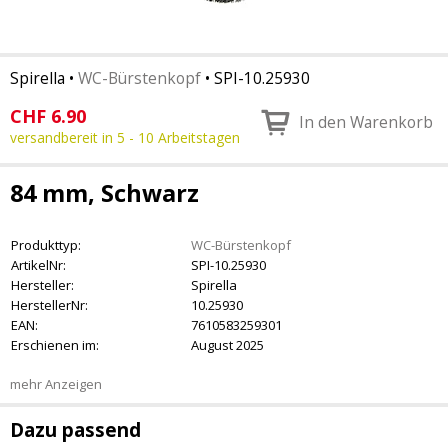
Spirella
•
WC-Bürstenkopf
•
SPI-10.25930
CHF
6.90
In den Warenkorb
versandbereit in 5 - 10 Arbeitstagen
84 mm, Schwarz
Produkttyp:
WC-Bürstenkopf
ArtikelNr:
SPI-10.25930
Hersteller:
Spirella
HerstellerNr:
10.25930
EAN:
7610583259301
Erschienen im:
August 2025
mehr Anzeigen
Dazu passend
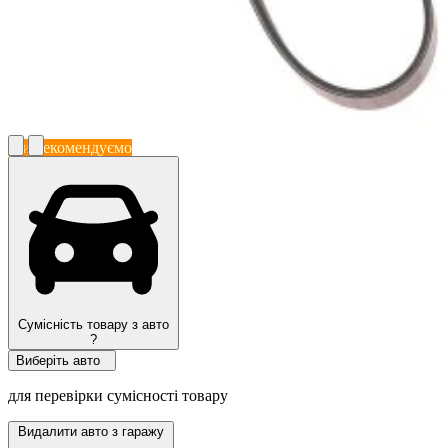
Ми рекомендуємо
Сумісність товару з авто
?
Виберіть авто
для перевірки сумісності товару
Видалити авто з гаражу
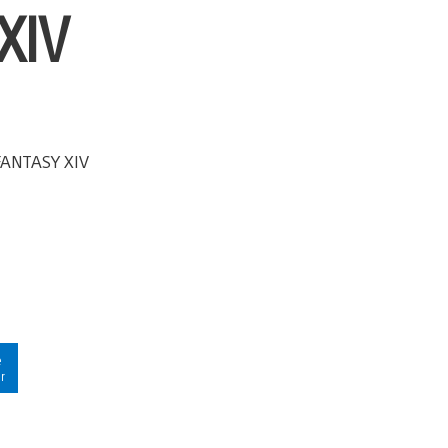
XIV
e
ur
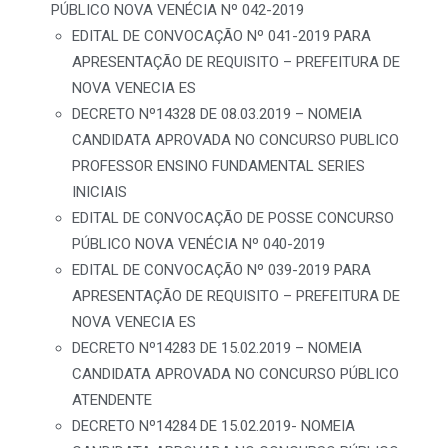
PÚBLICO NOVA VENÉCIA Nº 042-2019
EDITAL DE CONVOCAÇÃO Nº 041-2019 PARA
APRESENTAÇÃO DE REQUISITO – PREFEITURA DE
NOVA VENECIA ES
DECRETO Nº14328 DE 08.03.2019 – NOMEIA
CANDIDATA APROVADA NO CONCURSO PUBLICO
PROFESSOR ENSINO FUNDAMENTAL SERIES
INICIAIS
EDITAL DE CONVOCAÇÃO DE POSSE CONCURSO
PÚBLICO NOVA VENÉCIA Nº 040-2019
EDITAL DE CONVOCAÇÃO Nº 039-2019 PARA
APRESENTAÇÃO DE REQUISITO – PREFEITURA DE
NOVA VENECIA ES
DECRETO Nº14283 DE 15.02.2019 – NOMEIA
CANDIDATA APROVADA NO CONCURSO PÚBLICO
ATENDENTE
DECRETO Nº14284 DE 15.02.2019- NOMEIA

-=-=-

Task details | For every line of the records above that holds the word "CONVOCAÇÃO", count one, and state the total only.

Task solution | 3